Various imaging modalities are helpful in the diagnosis of this entity such as CT scan, where the lesions appear as heterogeneous densities that become hypodense on late arterial and venous phase. Peripheral ring-like enhancement is infrequently seen. A quite characteristic finding is the absence of mass effect on adjacent vasculature. In the case of hemorrhage, PH lesions appear as hyperattenuating structures on unenhanced CT. Hepatic angiography discloses a typical appearance of PH lesions that accumulate contrast in the late arterial or parenchymal phase and retain it through the early venous phase.[7,8]
In our patient, an abdomen CT scan showed hepatomegaly with heterogeneous enhancement of liver parenchyma. A large hypodense lesion was identified with multiple linear and branching structures. Multiple tiny enhancing nodules were identified in the right lobe of the liver measuring between 1 and 2 mm. The intrahepatic portion of the IVC was also compressed; however, it showed normal enhancement. No evidence of IVC thrombosis was noted. The spleen appeared normal along with the presence of mild ascites.
Liver biopsy is the most rewarding tool in diagnosing PH. It reveals round or oval intralobular cavities that are randomly distributed between areas of normal hepatic parenchyma. The cavities communicate with sinusoids that are sometimes associated with dilated space of Disse. Red blood cells can be seen in the peliotic cysts, dilated sinusoids and space of Disse.[9,10] These lesions are randomly distributed and not restricted to zone 3. There is no hepatocyte dropout, nor is there any cell plate collapse with the intact reticulin framework.

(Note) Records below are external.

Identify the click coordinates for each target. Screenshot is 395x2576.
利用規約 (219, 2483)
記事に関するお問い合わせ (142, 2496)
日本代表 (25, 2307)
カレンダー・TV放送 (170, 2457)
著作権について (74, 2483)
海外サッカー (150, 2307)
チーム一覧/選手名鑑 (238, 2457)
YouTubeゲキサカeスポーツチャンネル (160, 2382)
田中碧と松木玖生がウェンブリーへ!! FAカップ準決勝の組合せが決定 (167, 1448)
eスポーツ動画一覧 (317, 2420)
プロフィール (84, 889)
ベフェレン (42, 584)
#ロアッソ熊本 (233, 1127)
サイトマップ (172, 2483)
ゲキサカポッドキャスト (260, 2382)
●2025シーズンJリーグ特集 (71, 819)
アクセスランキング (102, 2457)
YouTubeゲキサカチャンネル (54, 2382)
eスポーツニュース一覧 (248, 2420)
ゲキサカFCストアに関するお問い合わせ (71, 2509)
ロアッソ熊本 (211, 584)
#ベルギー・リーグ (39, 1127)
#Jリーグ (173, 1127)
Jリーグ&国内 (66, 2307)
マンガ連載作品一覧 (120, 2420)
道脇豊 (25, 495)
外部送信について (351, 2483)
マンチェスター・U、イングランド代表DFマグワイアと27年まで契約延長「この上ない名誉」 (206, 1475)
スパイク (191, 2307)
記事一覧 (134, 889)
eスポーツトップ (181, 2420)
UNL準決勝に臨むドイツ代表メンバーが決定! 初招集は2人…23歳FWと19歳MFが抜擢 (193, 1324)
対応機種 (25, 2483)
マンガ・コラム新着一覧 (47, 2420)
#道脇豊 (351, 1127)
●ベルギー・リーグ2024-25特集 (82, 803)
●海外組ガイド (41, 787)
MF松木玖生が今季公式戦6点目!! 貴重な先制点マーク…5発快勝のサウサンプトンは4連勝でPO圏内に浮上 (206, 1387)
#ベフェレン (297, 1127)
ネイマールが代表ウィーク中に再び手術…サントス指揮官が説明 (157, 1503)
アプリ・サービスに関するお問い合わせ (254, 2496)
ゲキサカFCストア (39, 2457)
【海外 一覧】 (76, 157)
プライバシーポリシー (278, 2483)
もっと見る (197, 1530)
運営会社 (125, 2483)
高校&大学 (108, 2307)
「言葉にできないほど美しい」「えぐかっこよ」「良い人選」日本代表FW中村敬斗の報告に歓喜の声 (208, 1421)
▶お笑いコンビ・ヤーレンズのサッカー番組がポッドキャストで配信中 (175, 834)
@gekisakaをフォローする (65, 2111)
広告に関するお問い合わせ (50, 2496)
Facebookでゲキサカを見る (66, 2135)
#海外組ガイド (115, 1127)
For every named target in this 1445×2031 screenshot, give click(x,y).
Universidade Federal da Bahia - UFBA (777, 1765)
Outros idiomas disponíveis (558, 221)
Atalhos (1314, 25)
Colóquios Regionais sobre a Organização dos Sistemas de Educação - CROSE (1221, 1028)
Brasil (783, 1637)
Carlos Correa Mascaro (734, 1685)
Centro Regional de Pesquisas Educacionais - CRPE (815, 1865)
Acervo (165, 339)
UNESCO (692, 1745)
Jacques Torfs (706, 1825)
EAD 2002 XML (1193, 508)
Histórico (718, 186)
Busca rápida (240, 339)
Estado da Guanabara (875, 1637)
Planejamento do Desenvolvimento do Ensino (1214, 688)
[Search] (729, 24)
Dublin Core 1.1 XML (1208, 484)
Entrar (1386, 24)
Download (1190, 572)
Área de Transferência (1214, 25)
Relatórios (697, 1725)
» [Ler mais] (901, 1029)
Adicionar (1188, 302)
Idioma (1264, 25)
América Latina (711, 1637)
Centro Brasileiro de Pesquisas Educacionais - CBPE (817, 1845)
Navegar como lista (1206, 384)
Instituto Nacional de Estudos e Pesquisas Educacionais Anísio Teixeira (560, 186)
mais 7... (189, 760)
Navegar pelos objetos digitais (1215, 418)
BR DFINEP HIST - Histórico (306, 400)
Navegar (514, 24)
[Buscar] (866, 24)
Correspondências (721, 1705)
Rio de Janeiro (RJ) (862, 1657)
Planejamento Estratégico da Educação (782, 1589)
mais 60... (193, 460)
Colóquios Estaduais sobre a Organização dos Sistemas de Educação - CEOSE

Our patient’s liver biopsy showed a slightly disturbed architecture. Sinusoids were dilated at places. The dilation was marked at places with large spaces containing blood. There was mild fibrosis in between the hepatocytes. The findings were thus consistent with a diagnosis of PH.
In conclusion, this case highlights the need to keep PH in the differential diagnosis of focal liver masses on imaging studies and liver diseases presenting with portal hypertension.